While an assistant coach at Morgan County High School, Davis faced the Red Elephants. Since that time, however, Gainesville has taken its program to an extremely high level.

“There are still some teams this year I have not seen, but until someone proves otherwise, Gainesville is going to be the team to beat,” Davis said of the Region 8-AAAAA battle this fall. “I do think some teams are making up some ground on them. Salem is one team for example from an athletic standpoint. Salem has really improved in the last couple of years. Teams will have the opportunity to match up better with Gainesville.”

One strategy AHS will likely use this week will be to try and limit the number of snaps the Red Elephants have on offense.

Davis has been known to shorten the game as much as possible, using most of the play clock between snaps when the Wildcats have the football.

“Every 25 seconds we use is one less play they can run,” Davis said.

This week’s opponent will also be strong defensively.

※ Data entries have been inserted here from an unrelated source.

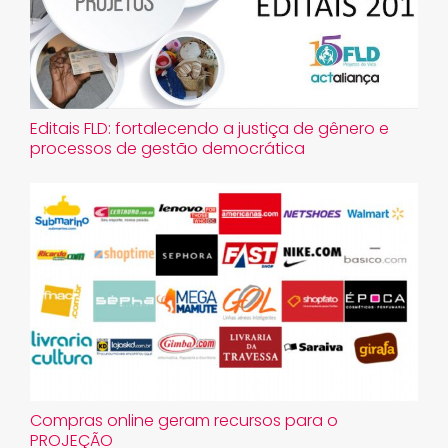
​Editais FLD: fortalecendo a justiça de gênero e
processos de gestão democrática
Compras online geram recursos para o
PROJEÇÃO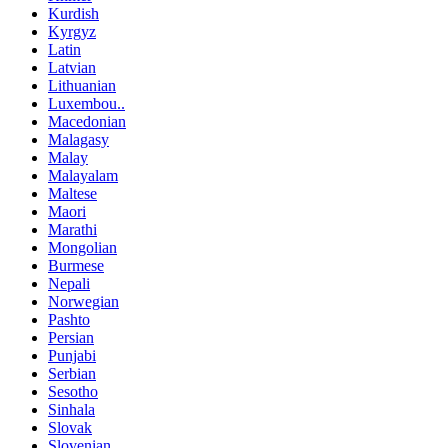
Kurdish
Kyrgyz
Latin
Latvian
Lithuanian
Luxembou..
Macedonian
Malagasy
Malay
Malayalam
Maltese
Maori
Marathi
Mongolian
Burmese
Nepali
Norwegian
Pashto
Persian
Punjabi
Serbian
Sesotho
Sinhala
Slovak
Slovenian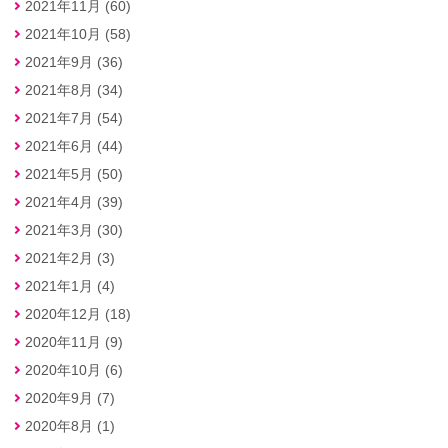
2021年11月 (60)
2021年10月 (58)
2021年9月 (36)
2021年8月 (34)
2021年7月 (54)
2021年6月 (44)
2021年5月 (50)
2021年4月 (39)
2021年3月 (30)
2021年2月 (3)
2021年1月 (4)
2020年12月 (18)
2020年11月 (9)
2020年10月 (6)
2020年9月 (7)
2020年8月 (1)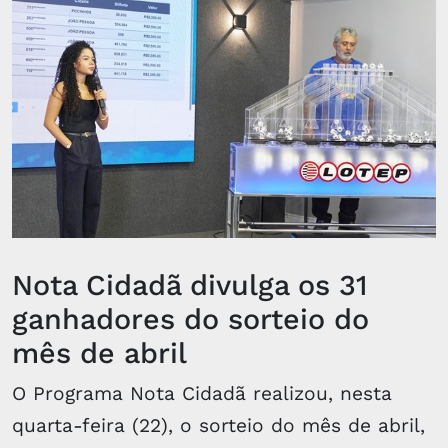
Nota Cidadã divulga os 31
ganhadores do sorteio do
mês de abril
O Programa Nota Cidadã realizou, nesta
quarta-feira (22), o sorteio do mês de abril,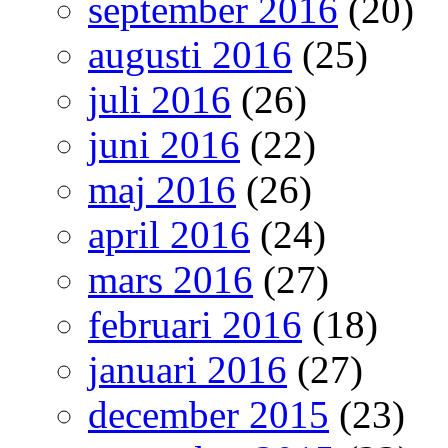
september 2016
(20)
augusti 2016
(25)
juli 2016
(26)
juni 2016
(22)
maj 2016
(26)
april 2016
(24)
mars 2016
(27)
februari 2016
(18)
januari 2016
(27)
december 2015
(23)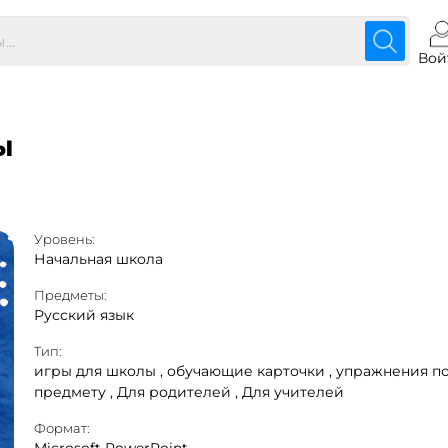
Вой
ы
Уровень:
Начальная школа
Предметы:
Русский язык
Тип:
игры для школы ,
обучающие карточки ,
упражнения п
предмету ,
Для родителей ,
Для учителей
Формат: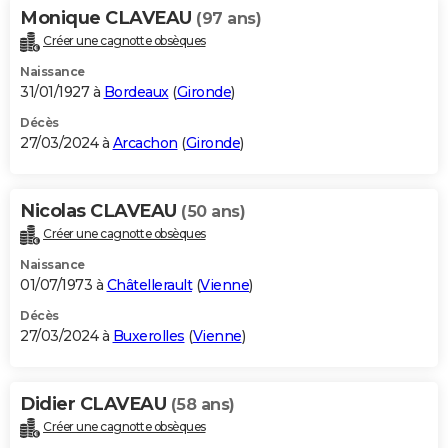
Monique CLAVEAU
(97 ans)
Créer une cagnotte obsèques
Naissance
31/01/1927 à
Bordeaux
(
Gironde
)
Décès
27/03/2024 à
Arcachon
(
Gironde
)
Nicolas CLAVEAU
(50 ans)
Créer une cagnotte obsèques
Naissance
01/07/1973 à
Châtellerault
(
Vienne
)
Décès
27/03/2024 à
Buxerolles
(
Vienne
)
Didier CLAVEAU
(58 ans)
Créer une cagnotte obsèques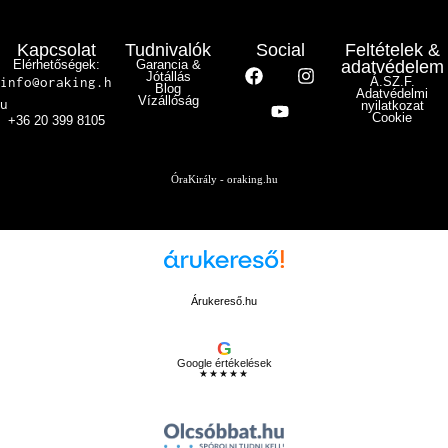
Kapcsolat
Tudnivalók
Social
Feltételek &
Elérhetőségek:
Garancia &
adatvédelem
Jótállás
info@oraking.h
Á.SZ.F.
Blog
Adatvédelmi
Vízállóság
u
nyilatkozat
Cookie
+36 20 399 8105
ÓraKirály - oraking.hu
Árukereső.hu
G
Google értékelések
★★★★★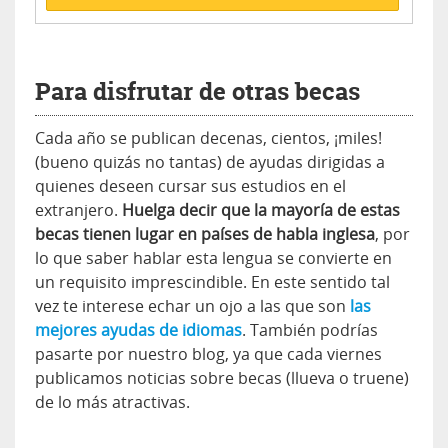
Para disfrutar de otras becas
Cada año se publican decenas, cientos, ¡miles!
(bueno quizás no tantas) de ayudas dirigidas a
quienes deseen cursar sus estudios en el
extranjero.
Huelga decir que la mayoría de estas
becas tienen lugar en países de habla inglesa
, por
lo que saber hablar esta lengua se convierte en
un requisito imprescindible. En este sentido tal
vez te interese echar un ojo a las que son
las
mejores ayudas de idiomas
. También podrías
pasarte por nuestro blog, ya que cada viernes
publicamos noticias sobre becas (llueva o truene)
de lo más atractivas.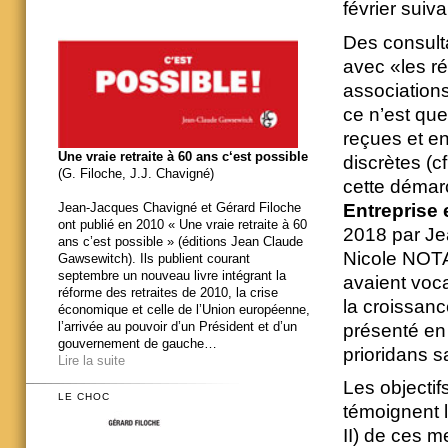
février suiv
Des consulta
avec «les ré
associations
ce n’est que
reçues et en
Une vraie retraite à 60 ans c‘est possible
discrètes (cf
(G. Filoche, J.J. Chavigné)
cette démar
Entreprise 
Jean-Jacques Chavigné et Gérard Filoche
ont publié en 2010 « Une vraie retraite à 60
2018 par J
ans c’est possible » (éditions Jean Claude
Nicole NOTAT
Gawsewitch). Ils publient courant
septembre un nouveau livre intégrant la
avaient voca
réforme des retraites de 2010, la crise
la croissanc
économique et celle de l’Union européenne,
l’arrivée au pouvoir d’un Président et d’un
présenté en 
gouvernement de gauche…
prioridans sa
Lire la suite
Les objectifs
LE CHOC
témoignent l
II) de ces m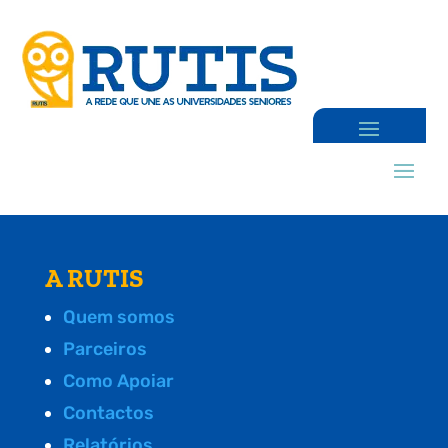
A RUTIS
Quem somos
Parceiros
Como Apoiar
Contactos
Relatórios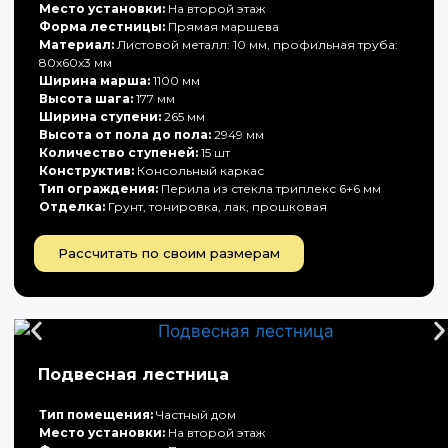
Место установки:
На второй этаж
Форма лестницы:
Прямая маршева
Материал:
Листовой металл: 10 мм, профильная труба:
80х60х3 мм
Ширина марша:
1100 мм
Высота шага:
177 мм
Ширина ступени:
265 мм
Высота от пола до пола:
2949 мм
Количество ступеней:
15 шт
Конструктив:
Консольный каркас
Тип ограждения:
Перила из стекла триплекс 6+6 мм
Отделка:
Грунт, тонировка, лак, прошковая
Рассчитать по своим размерам
Подвесная лестница
Тип помещения:
Частный дом
Место установки:
На второй этаж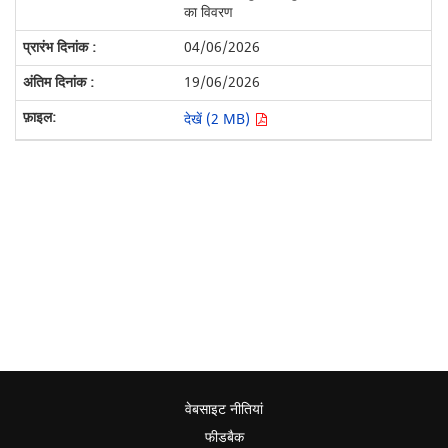
का विवरण
04/06/2026
19/06/2026
देखें (2 MB)
वेबसाइट नीतियां
फीडबैक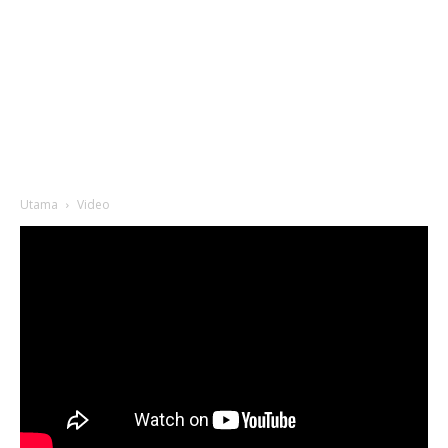
Utama
Video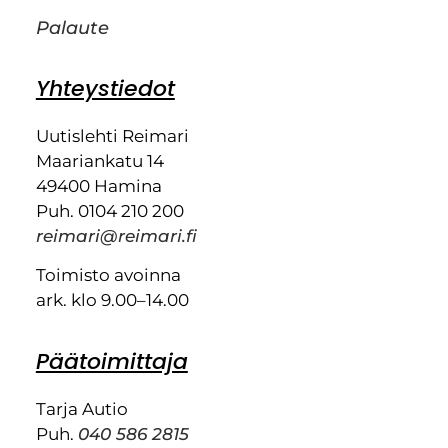
Palaute
Yhteystiedot
Uutislehti Reimari
Maariankatu 14
49400 Hamina
Puh. 0104 210 200
reimari@reimari.fi
Toimisto avoinna
ark. klo 9.00–14.00
Päätoimittaja
Tarja Autio
Puh.
040 586 2815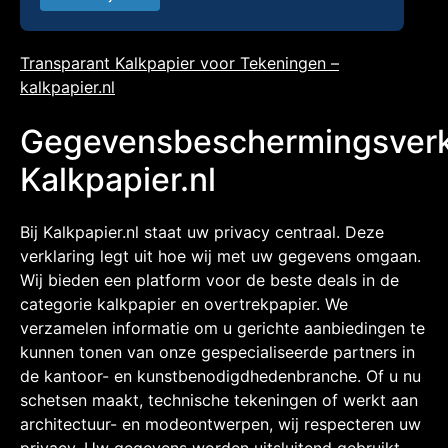
Transparant Kalkpapier voor Tekeningen –
kalkpapier.nl
Gegevensbeschermingsverk
Kalkpapier.nl
Bij Kalkpapier.nl staat uw privacy centraal. Deze
verklaring legt uit hoe wij met uw gegevens omgaan.
Wij bieden een platform voor de beste deals in de
categorie kalkpapier en overtrekpapier. We
verzamelen informatie om u gerichte aanbiedingen te
kunnen tonen van onze gespecialiseerde partners in
de kantoor- en kunstbenodigdhedenbranche. Of u nu
schetsen maakt, technische tekeningen of werkt aan
architectuur- en modeontwerpen, wij respecteren uw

“Gainesville is a typical Gainesville team — big, fast and physical,” said AHS offensive coordinator Joel Miller. “They are what you expect a top 10 team to look like. We have to find a way to get better at what we are doing. Penalities, turnovers and missed assignments continue to be issues that we must fix.”

AHS enters this week a banged up squad. Several players are doubtful for this week and if they go they will line up with various nagging injuries.

“We will try to get everyone in as good of shape as we can,” Davis said. “We are banged up across the board. We are monitoring players in practice as well as in games. We have some nagging injuries we are dealing with as well as some significant ones.”

In stopping the Gainesville attack, first-year AHS coordinator Charles Liggett said the Gainesville’s offense is not that complex, but this week’s foe executes extremely well.

“They are not complicated, they are just very talented and very good at what they do,” Liggett said.